*** Block opens ***

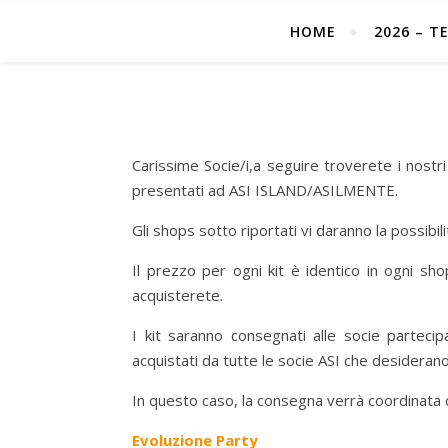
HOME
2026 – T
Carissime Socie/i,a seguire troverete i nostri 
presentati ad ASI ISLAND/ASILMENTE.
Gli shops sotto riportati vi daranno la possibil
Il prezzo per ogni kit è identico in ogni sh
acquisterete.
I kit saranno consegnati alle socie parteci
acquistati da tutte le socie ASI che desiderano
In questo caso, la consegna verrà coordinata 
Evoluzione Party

*** Block closes ***
*** Block opens ***

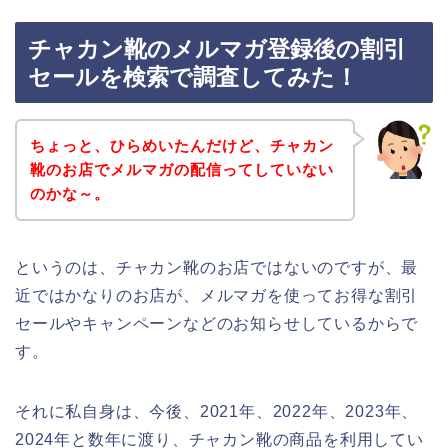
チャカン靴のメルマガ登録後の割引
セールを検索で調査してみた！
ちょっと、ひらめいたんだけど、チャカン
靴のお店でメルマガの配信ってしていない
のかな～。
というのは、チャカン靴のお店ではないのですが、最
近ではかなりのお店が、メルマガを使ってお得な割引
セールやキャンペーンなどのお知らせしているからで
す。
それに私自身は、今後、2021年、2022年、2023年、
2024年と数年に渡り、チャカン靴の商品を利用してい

*** Block closes ***

**Exercise**
Copy verbatim, from the listing above, each line from the one containing "Gli shops sotto" down to the one containing "Evoluzione Party", inclusive.

**Task answer**
Gli shops sotto riportati vi daranno la possibil
Il prezzo per ogni kit è identico in ogni sh
acquisterete.
I kit saranno consegnati alle socie parteci
acquistati da tutte le socie ASI che desiderano
In questo caso, la consegna verrà coordinata 
Evoluzione Party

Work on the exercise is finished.